Come già accennato quindi, a partire dal 1960 e fino al 1975 Shirley Baker esplorò le strade degli slum di Salford con la macchina fotografica in mano. Le sue fotografie sono una forte denuncia delle barbare modalità in cui veniva condotta l’operazione di gentrification, ma non solo. L’artista volle soprattutto dare testimonianza della voglia di vivere, l’allegria, la positività che le persone degli slum possedevano nonostante la loro difficile condizione. Molto spesso, l’occhio di Baker era in grado di giustapporre degrado e felicità nello stesso scatto, creando ironiche composizioni che sembrano frutto di un attento lavoro di scenografia. Tuttavia, i soggetti delle sue fotografie (soprattutto donne e bambini poiché gli uomini erano spesso al lavoro) non erano mai messi in posa, ma venivano ritratti quasi di nascosto, intenti nelle loro attività quotidiane. Poteva però accadere che fossero i soggetti stessi, soprattutto i bambini, ad accorrere quando la vedevano arrivare armata di macchina fotografica, entusiasti all’idea di venire fotografati.
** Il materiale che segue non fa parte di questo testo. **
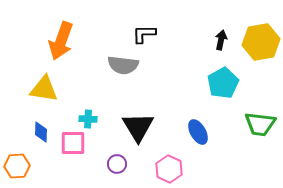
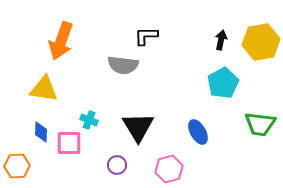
black L-shape: moved 2 px right, 2 px down
cyan cross: moved 1 px right, 1 px down; rotated 18 degrees clockwise
pink square: moved 4 px left
purple circle: moved 1 px down
pink hexagon: rotated 20 degrees clockwise
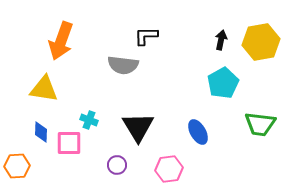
pink hexagon: rotated 8 degrees clockwise
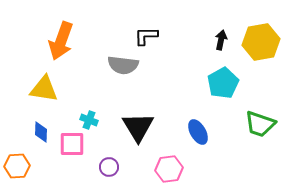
green trapezoid: rotated 12 degrees clockwise
pink square: moved 3 px right, 1 px down
purple circle: moved 8 px left, 2 px down
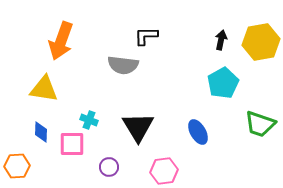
pink hexagon: moved 5 px left, 2 px down
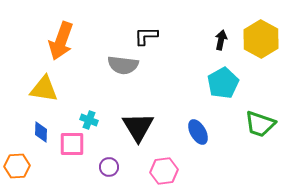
yellow hexagon: moved 3 px up; rotated 21 degrees counterclockwise
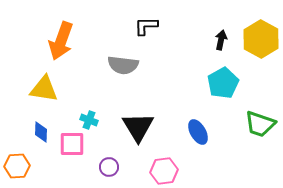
black L-shape: moved 10 px up
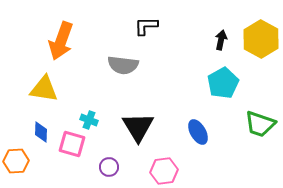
pink square: rotated 16 degrees clockwise
orange hexagon: moved 1 px left, 5 px up
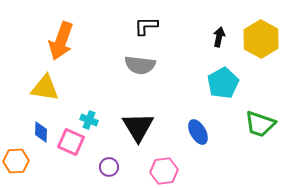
black arrow: moved 2 px left, 3 px up
gray semicircle: moved 17 px right
yellow triangle: moved 1 px right, 1 px up
pink square: moved 1 px left, 2 px up; rotated 8 degrees clockwise
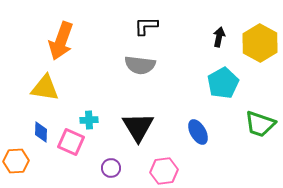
yellow hexagon: moved 1 px left, 4 px down
cyan cross: rotated 24 degrees counterclockwise
purple circle: moved 2 px right, 1 px down
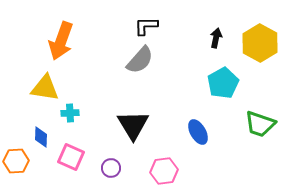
black arrow: moved 3 px left, 1 px down
gray semicircle: moved 5 px up; rotated 56 degrees counterclockwise
cyan cross: moved 19 px left, 7 px up
black triangle: moved 5 px left, 2 px up
blue diamond: moved 5 px down
pink square: moved 15 px down
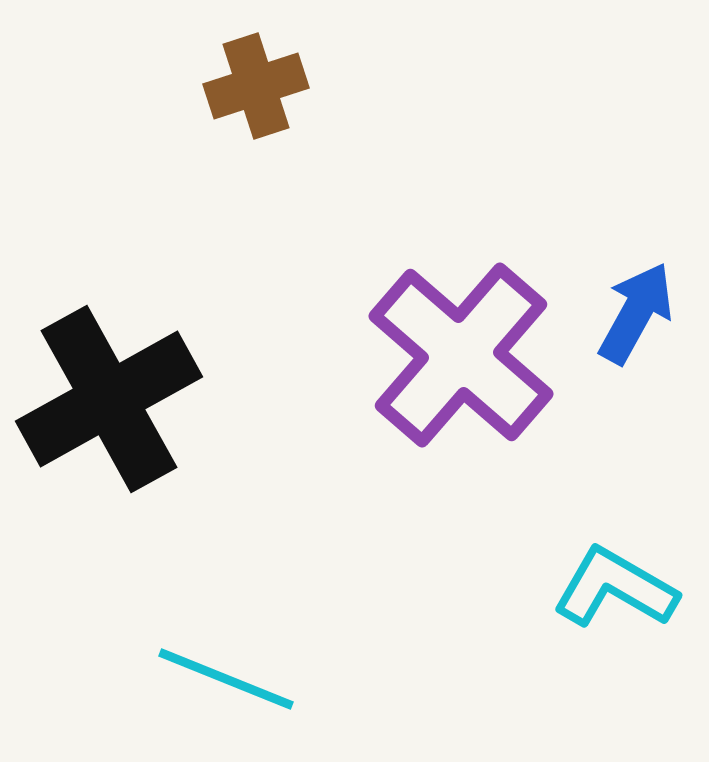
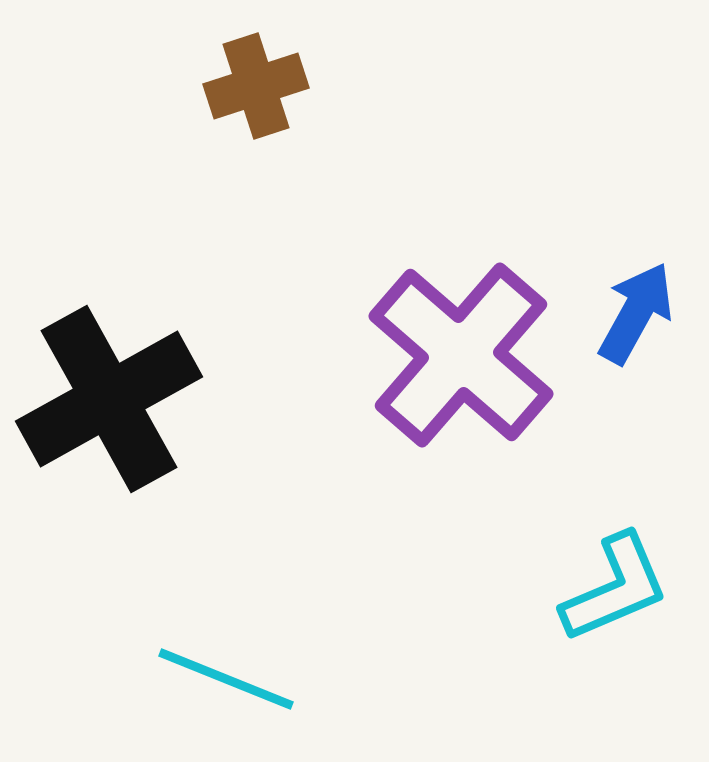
cyan L-shape: rotated 127 degrees clockwise
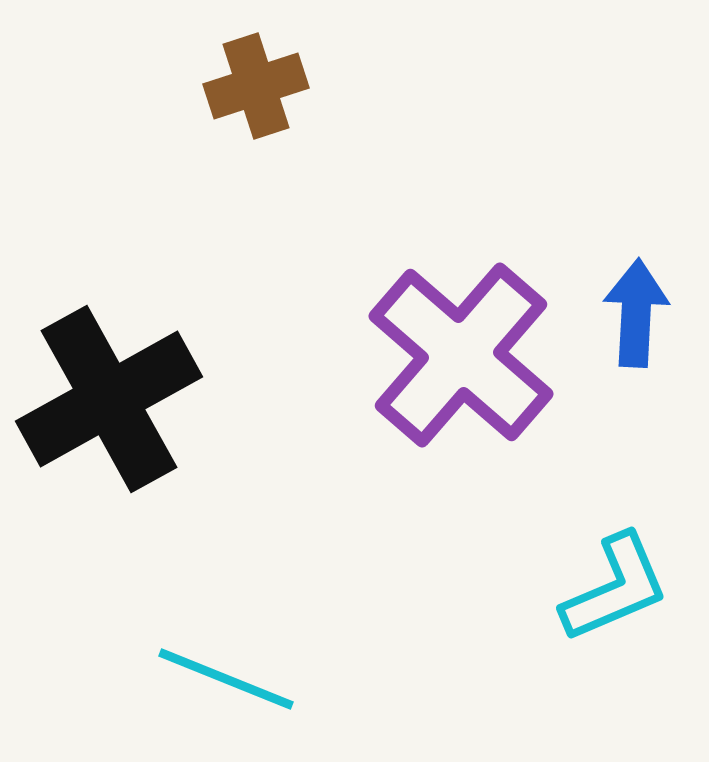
blue arrow: rotated 26 degrees counterclockwise
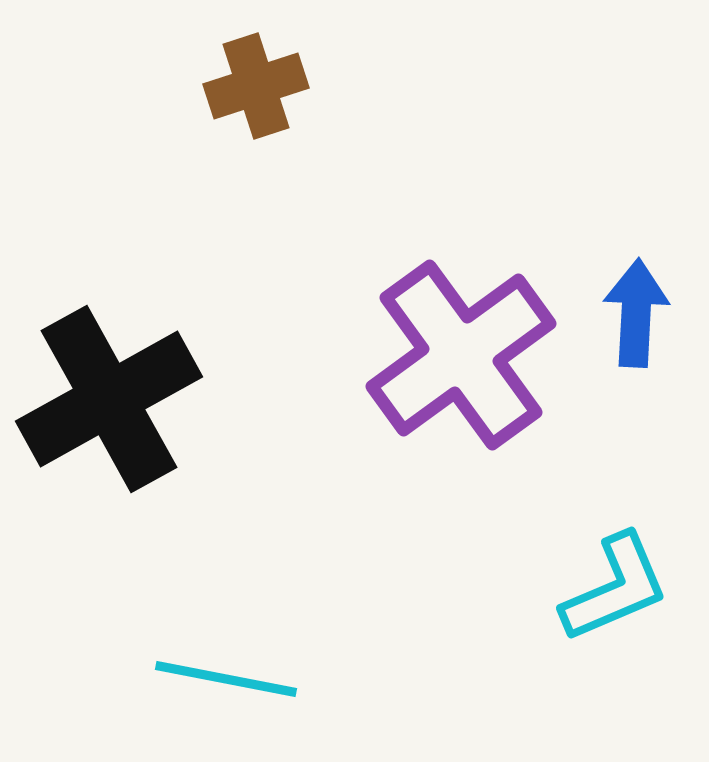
purple cross: rotated 13 degrees clockwise
cyan line: rotated 11 degrees counterclockwise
L’espressività degli scatti di Shirley Baker deriva anche dalla grande tecnica che possedeva. Il bianco e nero, gestito egregiamente, si sposa alla perfezione con la rappresentazione di un mondo pieno di contrasti, in cui sotto il cielo grigio d’Inghilterra si alternano delle mura annerite dalla cenere e dei candidi visi gioiosi. La pellicola era poi una sua grande alleata: la piccola latitudine di posa enfatizzava i contrasti, mentre il roll off molto morbido delle alte luci consentiva alla fotografa di aprire le ombre sovraesponendo leggermente i bianchi, che restavano comunque solidi, tridimensionali, veri. La sua Rolleiflex inoltre, grazie al mirino a pozzetto, le permetteva di mantenere il contatto visivo con i suoi soggetti invece di doversi nascondere dietro la macchina, vantaggio che si trasmetteva in una profonda autenticità degli sguardi nei ritratti. Baker ha esplorato la fotografia nel suo lato più umano, focalizzandosi sui momenti, ricercando le emozioni, collezionandole in un portfolio composto di scatti rubati. Osservandoli, veniamo trasportati in un mondo che poco ha a che fare con la realtà contemporanea inglese e che è invece molto più simile all’Inghilterra vittoriana. Mentre a Liverpool nascevano i Beatles, la periferia di Manchester sembrava ancora un posto uscito da un romanzo di Charles Dickens.
Shirley Baker è morta di malattia nel 2014, all’età di 82 anni. Ostacolata dal fatto che la fotografia all’epoca era ritenuta un mestiere per soli uomini, mentre era in vita l’artista non ha mai ottenuto i riconoscimenti che le sarebbero spettati. Le sue opere sono state raccolte nei libri: Streets and Spaces: Urban Photography – Salford and Manchester – 1960s-2000 e Women and Children; and Loitering Men.